Task instructions: A faithful, word-for-word copy of the records is required, and it must contain no pictures.

[Records drawn from a dataset]
▶

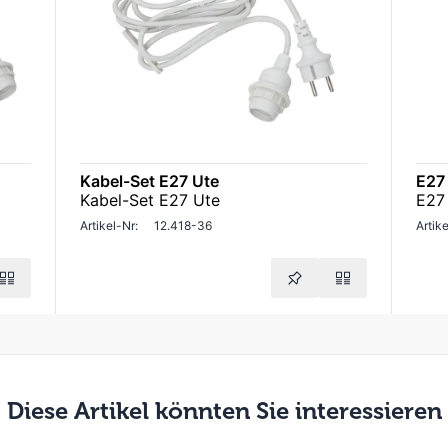
Kabel-Set E27 Ute
E27
Kabel-Set E27 Ute
E27
Artikel-Nr:
12.418-36
Artike
Diese Artikel könnten Sie interessieren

◀

The answer:
Kabel-Set E27 Ute
E27
Kabel-Set E27 Ute
E27
Artikel-Nr:
12.418-36
Artike
Diese Artikel könnten Sie interessieren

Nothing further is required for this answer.